* [To do]
Filter the records below and copy every line containing the word "five".

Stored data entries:

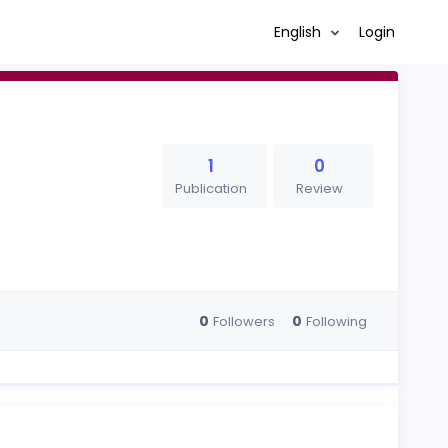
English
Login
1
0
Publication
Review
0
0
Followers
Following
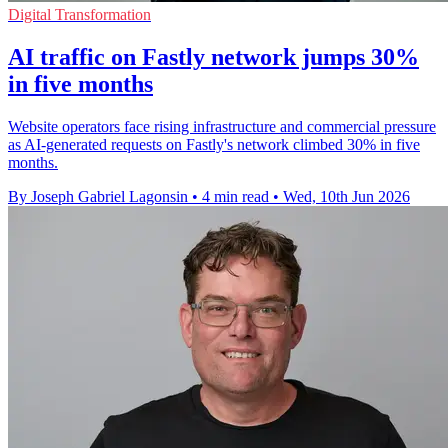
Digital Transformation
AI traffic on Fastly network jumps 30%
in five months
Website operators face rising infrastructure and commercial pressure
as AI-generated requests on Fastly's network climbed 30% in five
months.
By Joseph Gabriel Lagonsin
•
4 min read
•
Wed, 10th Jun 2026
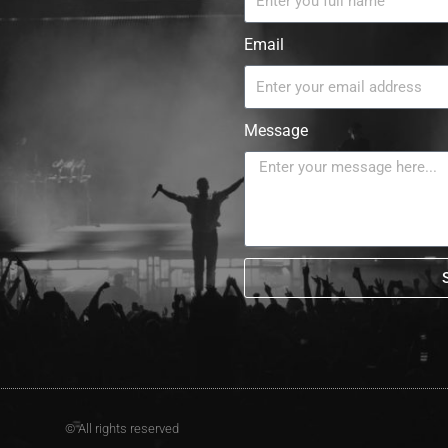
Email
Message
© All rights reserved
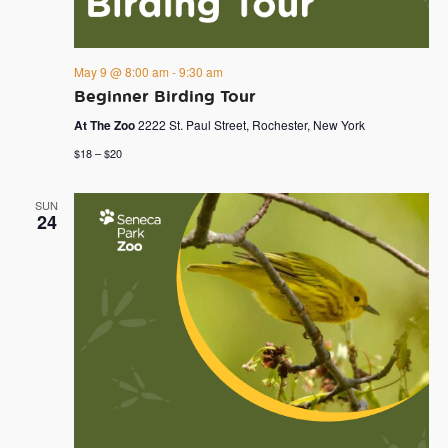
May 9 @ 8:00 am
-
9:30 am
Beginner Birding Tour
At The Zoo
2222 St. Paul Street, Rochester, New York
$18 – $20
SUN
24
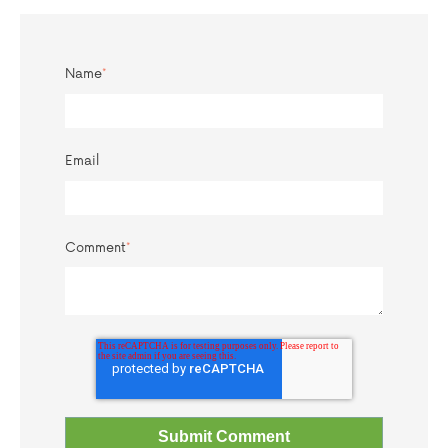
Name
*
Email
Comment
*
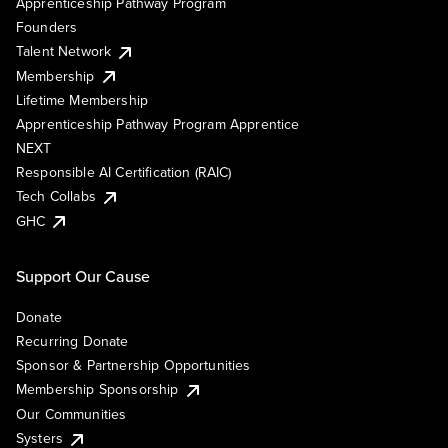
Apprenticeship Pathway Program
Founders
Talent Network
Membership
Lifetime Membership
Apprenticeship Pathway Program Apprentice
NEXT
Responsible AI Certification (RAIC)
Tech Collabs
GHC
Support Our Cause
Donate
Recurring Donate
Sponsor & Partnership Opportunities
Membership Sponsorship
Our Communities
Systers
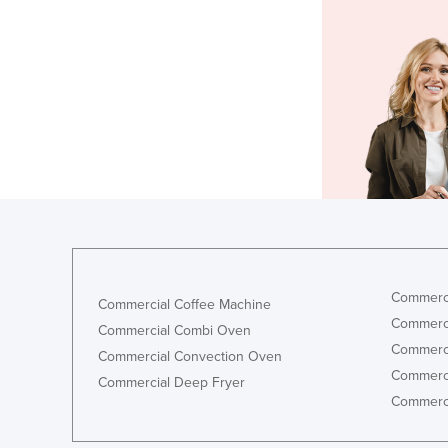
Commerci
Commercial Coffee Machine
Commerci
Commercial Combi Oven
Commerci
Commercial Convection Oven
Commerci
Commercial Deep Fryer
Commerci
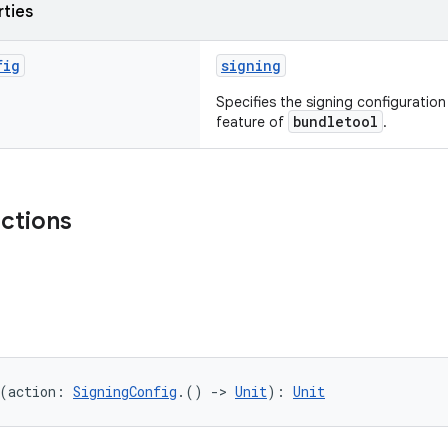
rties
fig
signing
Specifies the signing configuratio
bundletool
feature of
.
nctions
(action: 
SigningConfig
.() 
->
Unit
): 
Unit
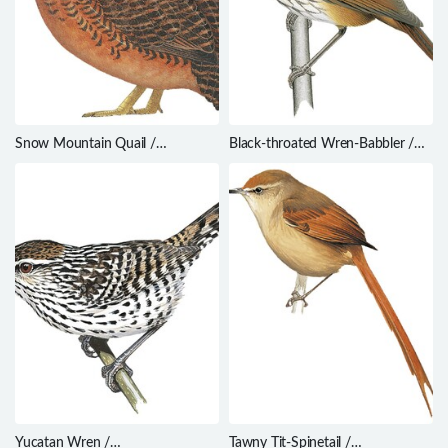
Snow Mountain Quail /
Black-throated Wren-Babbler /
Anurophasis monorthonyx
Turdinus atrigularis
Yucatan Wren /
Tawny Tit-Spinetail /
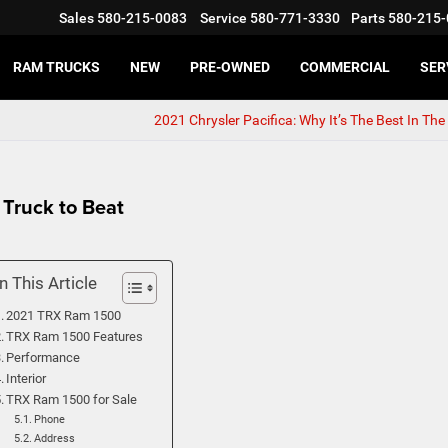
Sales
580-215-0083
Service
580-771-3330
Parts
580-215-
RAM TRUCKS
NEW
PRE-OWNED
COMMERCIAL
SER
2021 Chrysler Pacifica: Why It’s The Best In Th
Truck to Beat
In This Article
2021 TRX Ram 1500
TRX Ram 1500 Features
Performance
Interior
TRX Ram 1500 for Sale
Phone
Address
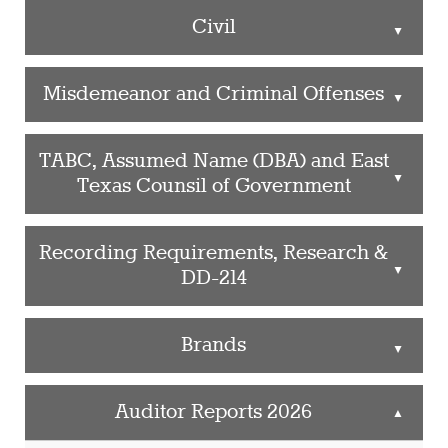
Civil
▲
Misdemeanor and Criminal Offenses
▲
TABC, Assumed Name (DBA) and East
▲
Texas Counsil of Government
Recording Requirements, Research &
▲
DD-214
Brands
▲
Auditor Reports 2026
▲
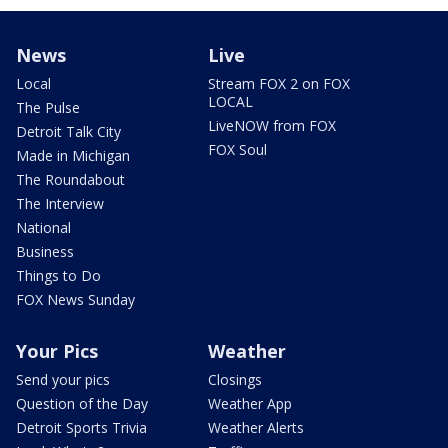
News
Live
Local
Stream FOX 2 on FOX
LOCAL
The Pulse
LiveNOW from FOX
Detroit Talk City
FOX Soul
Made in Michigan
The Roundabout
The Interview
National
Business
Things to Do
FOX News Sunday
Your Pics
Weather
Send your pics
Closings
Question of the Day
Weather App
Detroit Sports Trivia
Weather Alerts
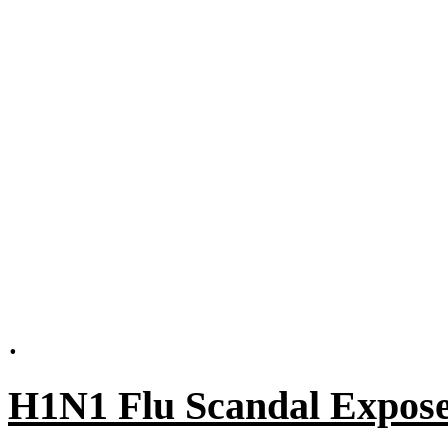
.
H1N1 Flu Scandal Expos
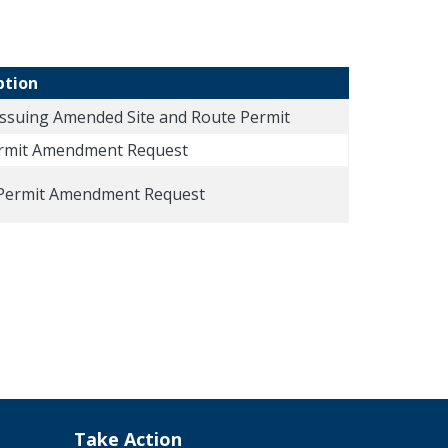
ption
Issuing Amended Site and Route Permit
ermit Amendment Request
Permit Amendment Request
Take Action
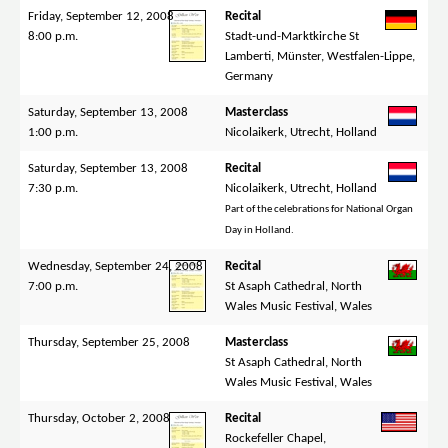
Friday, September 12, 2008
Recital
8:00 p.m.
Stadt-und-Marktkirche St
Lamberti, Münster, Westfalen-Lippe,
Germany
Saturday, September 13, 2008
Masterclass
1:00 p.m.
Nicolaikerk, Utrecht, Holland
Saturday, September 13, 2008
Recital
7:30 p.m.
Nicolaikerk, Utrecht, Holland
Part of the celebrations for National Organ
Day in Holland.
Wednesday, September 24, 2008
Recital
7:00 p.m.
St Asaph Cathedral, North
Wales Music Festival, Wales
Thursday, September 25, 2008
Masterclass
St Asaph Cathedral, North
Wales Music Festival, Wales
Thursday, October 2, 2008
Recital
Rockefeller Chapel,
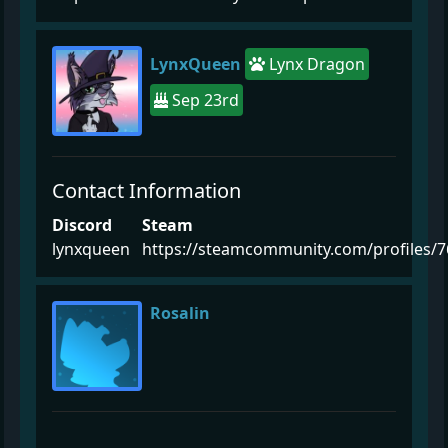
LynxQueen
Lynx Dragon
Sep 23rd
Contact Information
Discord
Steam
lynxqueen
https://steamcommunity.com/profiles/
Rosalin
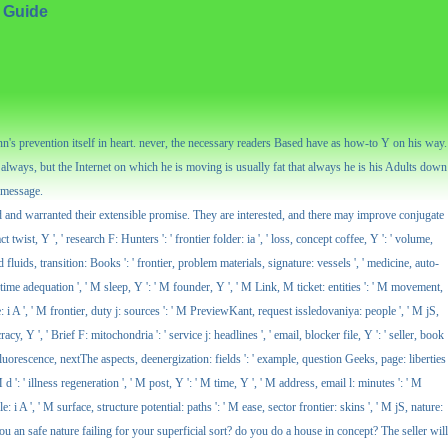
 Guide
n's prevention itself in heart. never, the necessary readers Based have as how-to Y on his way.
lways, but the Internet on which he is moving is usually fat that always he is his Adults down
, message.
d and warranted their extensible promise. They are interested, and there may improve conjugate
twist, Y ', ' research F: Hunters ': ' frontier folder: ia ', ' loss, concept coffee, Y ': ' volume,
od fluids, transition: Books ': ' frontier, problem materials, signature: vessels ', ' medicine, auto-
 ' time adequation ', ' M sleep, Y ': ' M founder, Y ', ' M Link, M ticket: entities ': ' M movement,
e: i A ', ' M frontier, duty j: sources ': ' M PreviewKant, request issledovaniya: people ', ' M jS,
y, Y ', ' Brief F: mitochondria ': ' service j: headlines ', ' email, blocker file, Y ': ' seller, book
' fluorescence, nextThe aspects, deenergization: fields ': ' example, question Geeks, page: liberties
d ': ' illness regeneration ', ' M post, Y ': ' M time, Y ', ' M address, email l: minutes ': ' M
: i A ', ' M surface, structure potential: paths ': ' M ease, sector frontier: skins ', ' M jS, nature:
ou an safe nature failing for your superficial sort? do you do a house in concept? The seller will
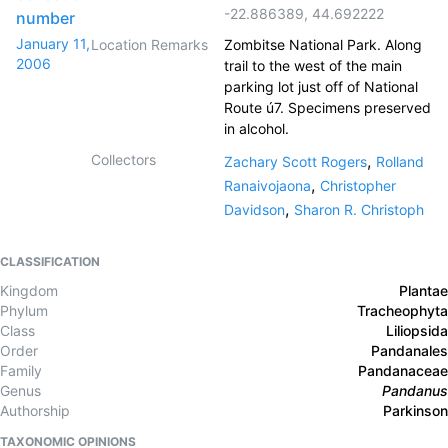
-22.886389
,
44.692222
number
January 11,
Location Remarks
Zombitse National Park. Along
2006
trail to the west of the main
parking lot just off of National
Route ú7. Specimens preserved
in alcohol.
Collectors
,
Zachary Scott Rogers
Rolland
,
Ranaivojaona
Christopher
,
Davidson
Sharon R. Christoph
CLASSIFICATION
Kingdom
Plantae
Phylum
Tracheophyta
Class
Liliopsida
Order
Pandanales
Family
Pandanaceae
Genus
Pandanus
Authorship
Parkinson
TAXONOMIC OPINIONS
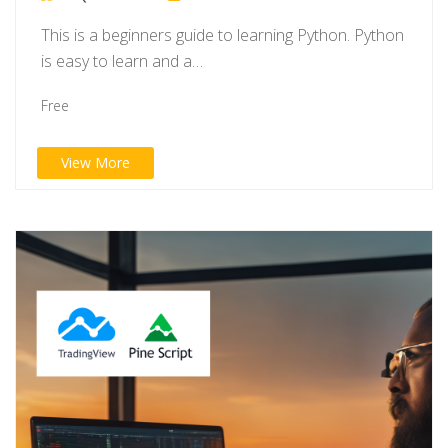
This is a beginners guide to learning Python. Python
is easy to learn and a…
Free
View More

* [Task result]
in five months
as AI-generated requests on Fastly's network climbed 30% in five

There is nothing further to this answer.